Shipping snag creates opportunities

JMEA boss calls for manufacturers to take advantage to exploit US market

SUPPLY chain woes stoking higher shipping costs and fuelling heightened inflation across the world present opportunities for Jamaican manufacturers eyeing the US market.

John Mahfood, president of the Jamaica Manufacturers and Exporters Association (JMEA) – an industry lobby group – told the economic and production committee of Parliament on Wednesday that the opportunities abound because while freight costs to Jamaica from China are high, they are even higher for shipping from China to parts of the US.

In his presentation to the committee, Mahfood highlighted that the cost to ship a 20-foot container from China to Jamaica is now at US$14,000. The same container shipped to the US East Coast he said would cost more – US$20,000 and more.

“What we are seeing is the shipping costs to Jamaica are less than the shipping cost from the Far East to New York and that creates an opportunity for us here in Jamaica, because now those companies in North America have to pay such a premium that companies in Jamaica in manufacturing have a little bit of advantage over Far East companies,” Mahfood outlined.

He added: “If you take a company like Boss Furniture, which makes furniture and bedding, freight costs are a significant part of its business. So, if you are importing furniture into the US from the Far East and you now have to pay US$20,000 extra, a company in Jamaica with a good quality product can ship to the US, because US$20,000 may represent up to 50 per cent of the cost of the item [to the US importer]. Boss Furniture has increased its exports to the Caribbean and there are other examples of that, so we have to find a way of emphasising this advantage. While it might not be permanent, we have to wake up to that fact and take advantage of it, because once you establish a customer, you can continue to ship to that customer.”

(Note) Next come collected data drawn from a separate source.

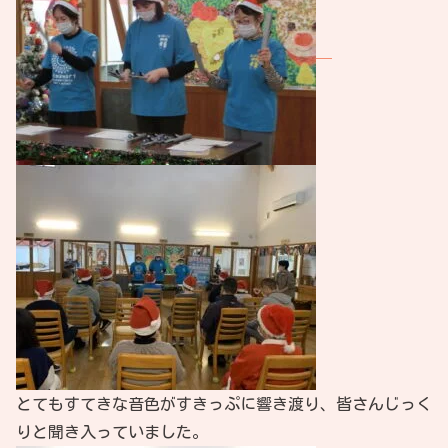
とてもすてきな音色がすきっぷに響き渡り、皆さんじっく
りと聞き入っていました。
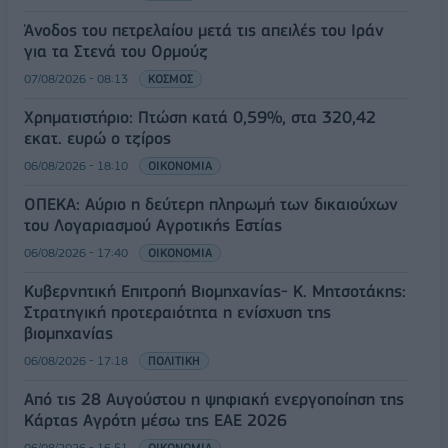
Άνοδος του πετρελαίου μετά τις απειλές του Ιράν
για τα Στενά του Ορμούζ
07/08/2026 - 08:13
ΚΟΣΜΟΣ
Χρηματιστήριο: Πτώση κατά 0,59%, στα 320,42
εκατ. ευρώ ο τζίρος
06/08/2026 - 18:10
ΟΙΚΟΝΟΜΙΑ
ΟΠΕΚΑ: Αύριο η δεύτερη πληρωμή των δικαιούχων
του Λογαριασμού Αγροτικής Εστίας
06/08/2026 - 17:40
ΟΙΚΟΝΟΜΙΑ
Κυβερνητική Επιτροπή Βιομηχανίας- Κ. Μητσοτάκης:
Στρατηγική προτεραιότητα η ενίσχυση της
βιομηχανίας
06/08/2026 - 17:18
ΠΟΛΙΤΙΚΗ
Από τις 28 Αυγούστου η ψηφιακή ενεργοποίηση της
Κάρτας Αγρότη μέσω της ΕΑΕ 2026
06/08/2026 - 16:51
ΟΙΚΟΝΟΜΙΑ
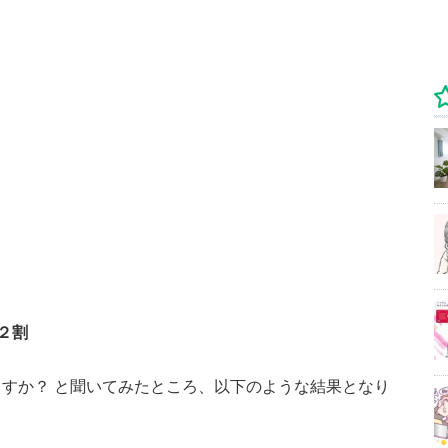
２割
すか？ と聞いてみたところ、以下のような結果となり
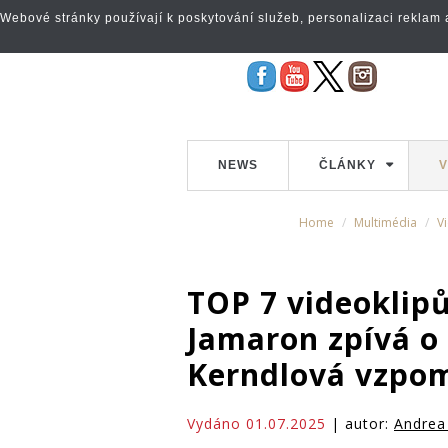
Webové stránky používají k poskytování služeb, personalizaci reklam a 
NEWS
ČLÁNKY
V
Home
Multimédia
V
TOP 7 videoklip
Jamaron zpívá o
Kerndlová vzpom
Vydáno 01.07.2025
| autor:
Andrea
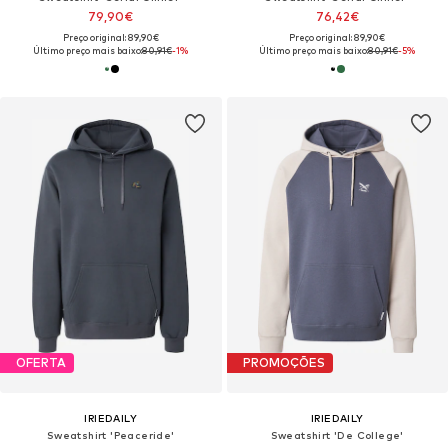
79,90€
76,42€
Preço original: 89,90€
Preço original: 89,90€
Último preço mais baixo:
80,91€
-1%
Último preço mais baixo:
80,91€
-5%
OFERTA
PROMOÇÕES
IRIEDAILY
IRIEDAILY
Sweatshirt 'Peaceride'
Sweatshirt 'De College'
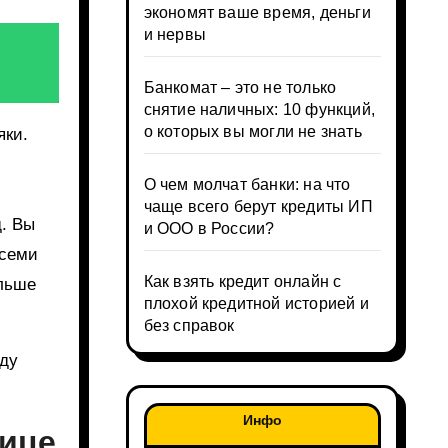
экономят ваше время, деньги
и нервы
Банкомат – это не только
снятие наличных: 10 функций,
о которых вы могли не знать
яки.
О чем молчат банки: на что
чаще всего берут кредиты ИП
д. Вы
и ООО в России?
всеми
Как взять кредит онлайн с
ольше
плохой кредитной историей и
без справок
жду
Инфо
лице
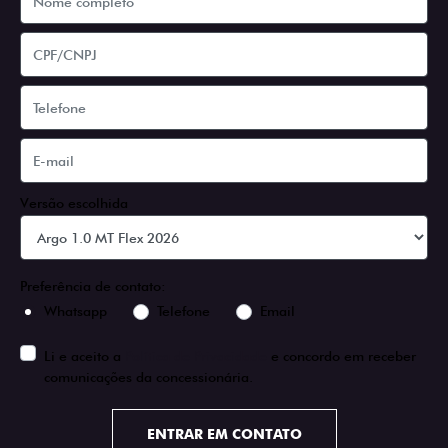
Versão escolhida
Preferência de contato:
Whatsapp
Telefone
Email
Li e aceito a
Política de Privacidade
e concordo em receber
comunicações da concessionária.
ENTRAR EM CONTATO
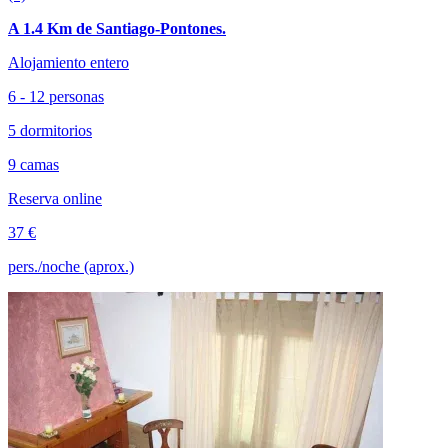
A 1.4 Km de Santiago-Pontones.
Alojamiento entero
6 - 12 personas
5 dormitorios
9 camas
Reserva online
37 €
pers./noche (aprox.)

Turning his attention to the impact the shipping costs are having on consumers, Mahfood told the parliamentary committee that the inflation the country is seeing because of “the substantial freight cost and increase in the raw material costs…will not come down for a while because cost increases have not stabilised as yet.” Inflation in Jamaica reached 8.5 per cent in October – the highest it has been since 2013, forcing the Bank of Jamaica(BOJ) to hike interest rates twice in the last few months to the highest it has been since 2018.

“When the BOJ continues to increase the interest rate in an effort to reduce a foreign-induced inflation rate, it does not, in my opinion, helps,” he continued.

Acknowledging that the higher rates will slow the economy, Mahfood told the committee, “just because the economy slows, if your cost inputs are [higher] and they are real, you have little opportunity to reduce your cost and stem inflation. I think the BOJ feels it’s sending a signal [for businesses] to temper price increases, but [businesses] have little choice on that.”

The central bank said in addition to hiking interest rates to rein in surging consumer prices, it will reduce the money it circulates in the economy and admitted that it will cause “reduce demand in the economy and with it the ability of businesses to pass on price increases to consumers.”

David Wan, president of the Jamaica Employers’ Federation, told the economic and production committee the “bulk of inflation” in Jamaica at the moment is imported through supply chain shocks, adding that “the increased interest rates alone will not resolve this problem, and it may indeed may exacerbate it.”

He, however, pivoted his arguments to call for a refocus on building Jamaica’s productive capacity. “Since there is no supply chain problems within Jamaica that are of signficance, we are advocating a programme to incentivise domestic production, especially food production in order to build our capacity to produce and sustain ourselves and to alleviate the inflation we are now experiencing. We think it’s an opportune time to reinvigorate and bring back to the fore, the whole buy Jamaica programme so that we depend less on imports at this point in time, I think it will help to solve some of the inflation problems we are importing from our trading partners,” he said.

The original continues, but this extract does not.